A week & a half ago, I had to submit a manuscript for critique at the October Austin SCBWI conference. I was stymied. I first thought of submitting a picture book, but doubted it was the best fit for the critiquer. Then I printed out first chapters from 3 different novel projects, to see which one I wanted to submit. I had several versions of the first chapter of Can't Beet It and had never been happy with any of them, so I stayed up pretty much all night rewriting it. While I liked the new version better, I still felt it wasn't quite right. The next day, I was leaning towards Purple Panic, but asked my husband to look at all three first chapters and tell me which one caught his eye most. He voted rather strongly for Can't Beet It--he really liked the rewrite--so that's what I ended up submitting, to my surprise.

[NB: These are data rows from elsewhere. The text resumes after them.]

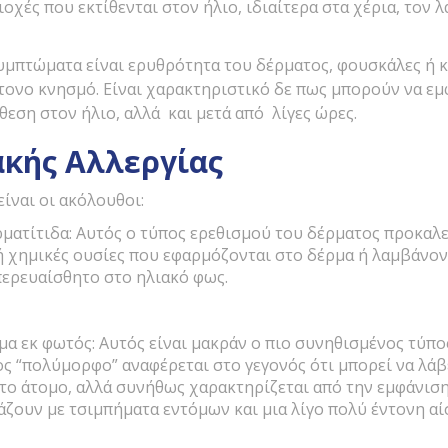
οχές που εκτίθενται στον ήλιο, ιδιαίτερα στα χέρια, τον 
υμπτώματα είναι ερυθρότητα του δέρματος, φουσκάλες ή κ
τονο κνησμό. Είναι χαρακτηριστικό δε πως μπορούν να εμ
κθεση στον ήλιο, αλλά και μετά από λίγες ώρες.
ακής Αλλεργίας
είναι οι ακόλουθοι:
ατίτιδα: Αυτός ο τύπος ερεθισμού του δέρματος προκαλε
 χημικές ουσίες που εφαρμόζονται στο δέρμα ή λαμβάνοντ
περευαίσθητο στο ηλιακό φως.
 εκ φωτός: Αυτός είναι μακράν ο πιο συνηθισμένος τύπο
ος “πολύμορφο” αναφέρεται στο γεγονός ότι μπορεί να λάβ
το άτομο, αλλά συνήθως χαρακτηρίζεται από την εμφάνισ
ζουν με τσιμπήματα εντόμων και μια λίγο πολύ έντονη α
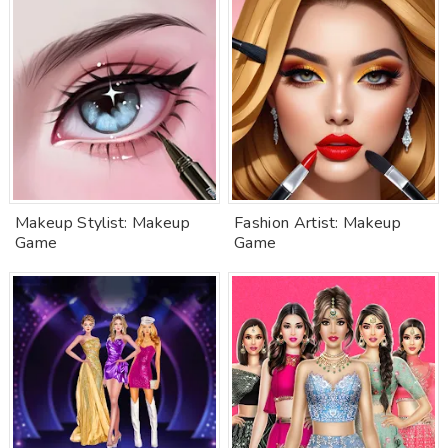
Makeup Stylist: Makeup
Fashion Artist: Makeup
Game
Game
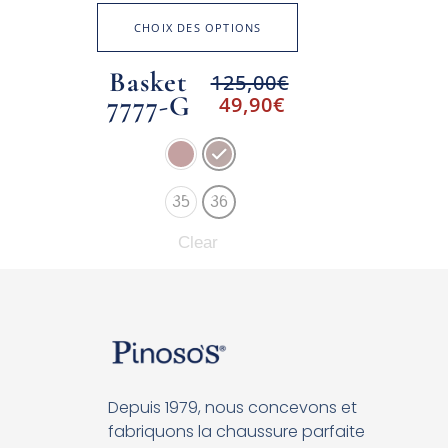
CHOIX DES OPTIONS
Basket
125,00
€
7777-G
49,90
€
35
36
Clear
Depuis 1979, nous concevons et
fabriquons la chaussure parfaite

A few days later, I dreamed that the regional advisor of our SCBWI chapter showed up at my door, telling me she'd sent all the other critique manuscripts but had lost mine. I told her it was no big deal, and that the critiquer couldn't have read them all yet, so I'd just Fed Ex mine right away. She looked unhappy with that, and I suddenly noticed she actually had my manuscript with her. I realized she hadn't sent mine because she thought it was so bad that it reflected poorly on our whole chapter, and she would rather the critiquer not see it! I told her it had once been recognized in a contest (true) and that I had 4 other manuscripts I could send if she didn't like that one...but in the end I was going to Fed Ex it and pay to send it myself, and was sad she was so disappointed in my manuscript and in me as a writer. In real life, I got word that she sent all the manuscripts, including mine, but this dream sure brought out my writerly fears!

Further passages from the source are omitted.